One year ago today

I’m dragging photos out of my archives because I haven’t snapped a photo since Sunday. How does that happen? I spent an entire year documenting my life, camera poised and ready for 365 days. Now I can hardly remember I have a camera. Is it summer? Is it my addled brain? Is it that my child steadfastly refuses to look at the camera 99% of the time?

Tomorrow is the 4th annual “Three Kids from the Plane” get-together, so that should afford plenty of photo opportunities. Maybe I’ll catch some inspiration and get my photo skills in gear.Crowded House at the Meijer Gardens

Things will definitely be looking up

Bah. This week wasn’t at all what I wanted it to be. I wanted to relax and take some time for myself. Instead I had endless appointments and lines to wait in. I know. Complaining doesn’t help. It’s just that I feel like a little black cloud has been following me around and I can’t seem to dislodge it.

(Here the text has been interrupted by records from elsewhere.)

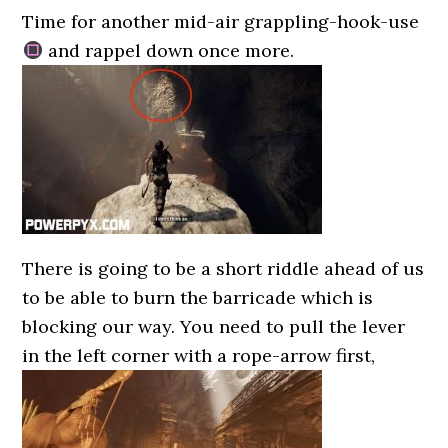
Time for another mid-air grappling-hook-use
and rappel down once more.
There is going to be a short riddle ahead of us
to be able to burn the barricade which is
blocking our way. You need to pull the lever
in the left corner with a rope-arrow first,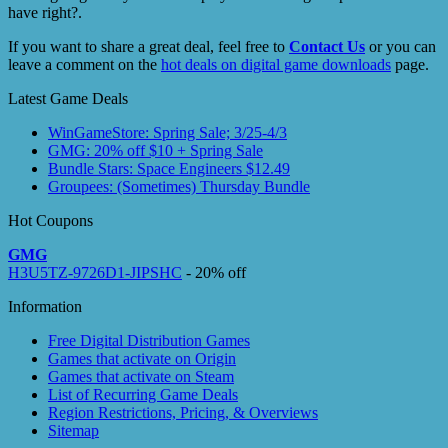
have right?.
If you want to share a great deal, feel free to
Contact Us
or you can
leave a comment on the
hot deals on digital game downloads
page.
Latest Game Deals
WinGameStore: Spring Sale; 3/25-4/3
GMG: 20% off $10 + Spring Sale
Bundle Stars: Space Engineers $12.49
Groupees: (Sometimes) Thursday Bundle
Hot Coupons
GMG
H3U5TZ-9726D1-JIPSHC
- 20% off
Information
Free Digital Distribution Games
Games that activate on Origin
Games that activate on Steam
List of Recurring Game Deals
Region Restrictions, Pricing, & Overviews
Sitemap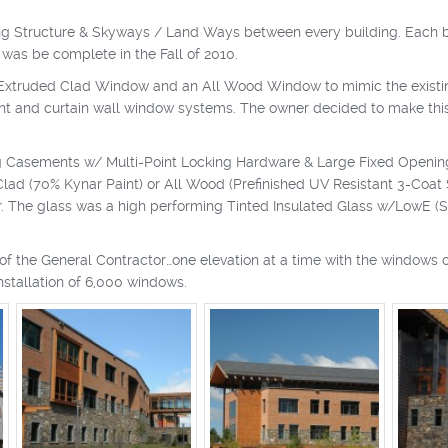
Parking Structure & Skyways / Land Ways between every building. Each
t was be complete in the Fall of 2010.
truded Clad Window and an All Wood Window to mimic the existing b
ont and curtain wall window systems. The owner decided to make thi
g Casements w/ Multi-Point Locking Hardware & Large Fixed Openin
d (70% Kynar Paint) or All Wood (Prefinished UV Resistant 3-Coat Sta
ir. The glass was a high performing Tinted Insulated Glass w/LowE (
f the General Contractor…one elevation at a time with the windows o
installation of 6,000 windows.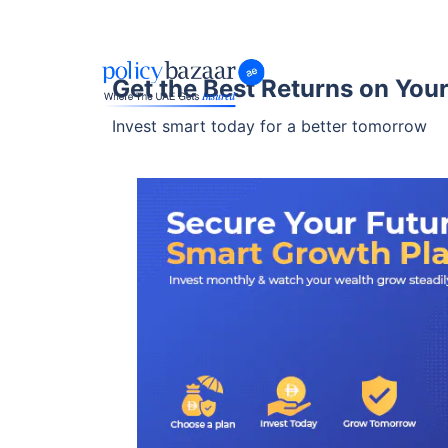
Get the Best Returns on You
Invest smart today for a better tomorrow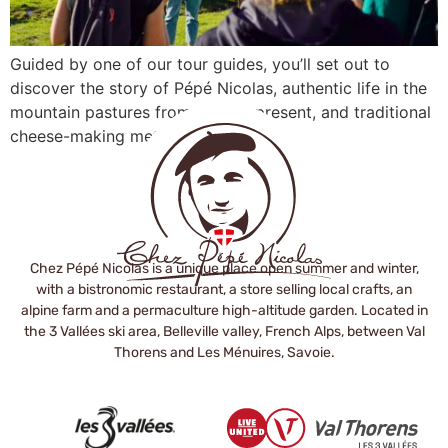
Guided by one of our tour guides, you’ll set out to
discover the story of Pépé Nicolas, authentic life in the
mountain pastures from past to present, and traditional
cheese-making methods.
Chez Pépé Nicolas is a unique place open summer and winter,
with a bistronomic restaurant, a store selling local crafts, an
alpine farm and a permaculture high-altitude garden. Located in
the 3 Vallées ski area, Belleville valley, French Alps, between Val
Thorens and Les Ménuires, Savoie.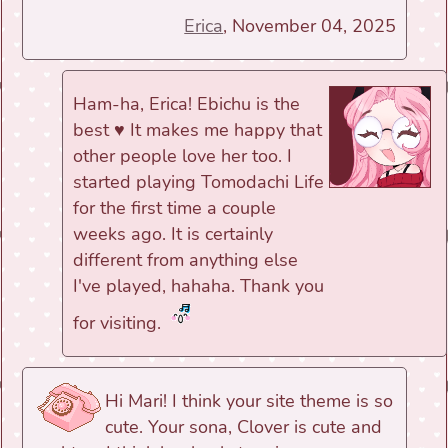
Erica
, November 04, 2025
Ham-ha, Erica! Ebichu is the
best ♥ It makes me happy that
other people love her too. I
started playing Tomodachi Life
for the first time a couple
weeks ago. It is certainly
different from anything else
I've played, hahaha. Thank you
for visiting.
Hi Mari! I think your site theme is so
cute. Your sona, Clover is cute and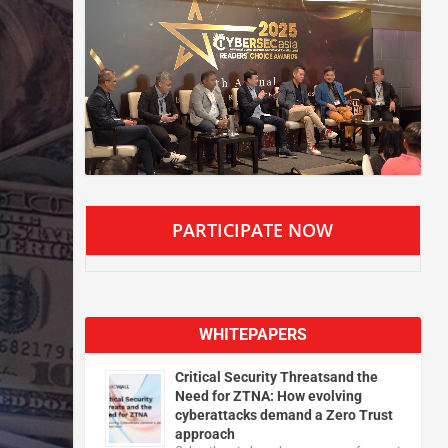
PARTICIPATE NOW
WHITEPAPERS
Critical Security Threatsand the
Need for ZTNA: How evolving
cyberattacks demand a Zero Trust
approach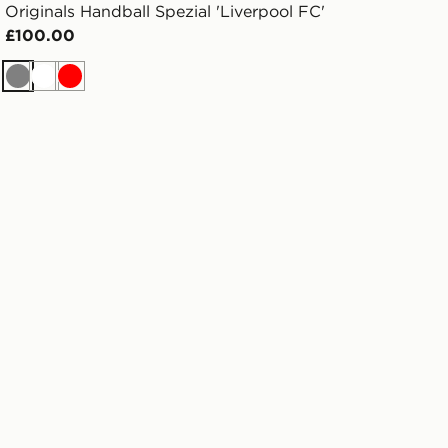
Originals Handball Spezial 'Liverpool FC'
£100.00
Grey
White
Red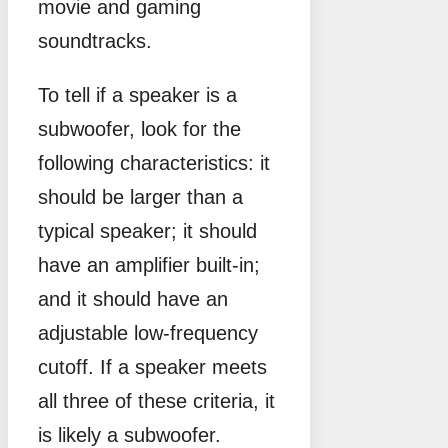
movie and gaming
soundtracks.
To tell if a speaker is a
subwoofer, look for the
following characteristics: it
should be larger than a
typical speaker; it should
have an amplifier built-in;
and it should have an
adjustable low-frequency
cutoff. If a speaker meets
all three of these criteria, it
is likely a subwoofer.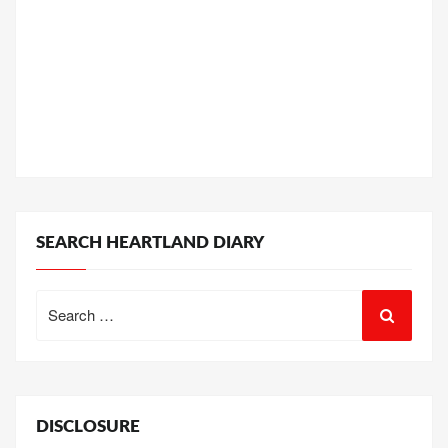
SEARCH HEARTLAND DIARY
Search
for:
DISCLOSURE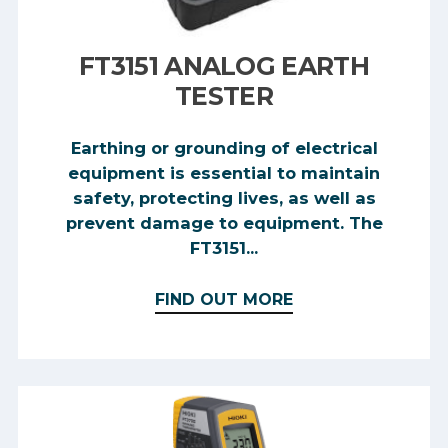
FT3151 ANALOG EARTH
TESTER
Earthing or grounding of electrical
equipment is essential to maintain
safety, protecting lives, as well as
prevent damage to equipment. The
FT3151...
FIND OUT MORE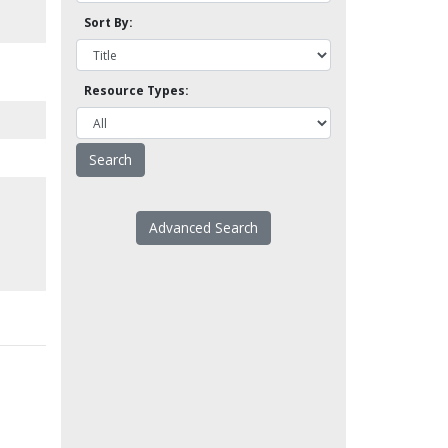
Sort By:
Resource Types:
Advanced Search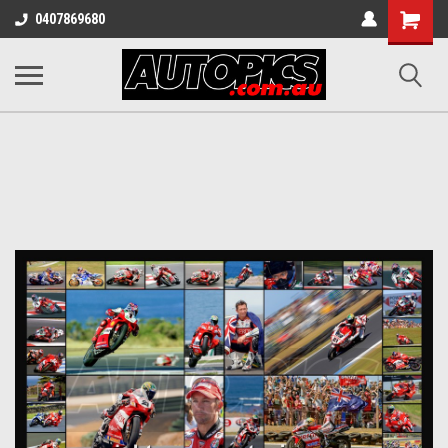
Shopping
0407869680
Cart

I did enjoy, however, the time spent with my son today at the beach. We stood strong and helpless with laughter in the face of endless waves, we buried him up to his little belly in sand, and we watched kites sketching about in a vivid blue sky filled with puffy clouds. So instead of all the rest of the junk, I’m going to focus on that as I snuggle into bed tonight.

A rarity

Summer nights, as anyone who’s kept up with my posts might know, offer the moments I look forward to. Sitting outside in the fresh air, perched on a fairly comfortable deck chair, watching the sun slowly moving to the other side of the world. (Yes, I know we’re the ones moving, but still.) Often with a refreshing drink and some nice conversation with my husband. Other times solo with a good read.

The only problem with this scenario lately is that my charmingly adorable child doesn’t like to go to bed. He thinks sleep is for wussies. Often, by the time he’s all tuckered out, the sun is no longer in view. Boo. Last night, though, my husband volunteered for kid watch and encouraged me to pour a glass of wine and sit on the deck for some quiet time.

One day I hope to enjoy these moments with Dev too. When he can savor some relaxing moments. We can sit and chat and take in the summer noises: the cicadas whirring away, the neighbor’s sprinkler, the sound of kids who get to stay up a bit later chasing each other giddily through their backyards. Until then, I’ll just wish for him to fall asleep at the appointed 8:00 hour. Wishes can come true at least once a week, yes?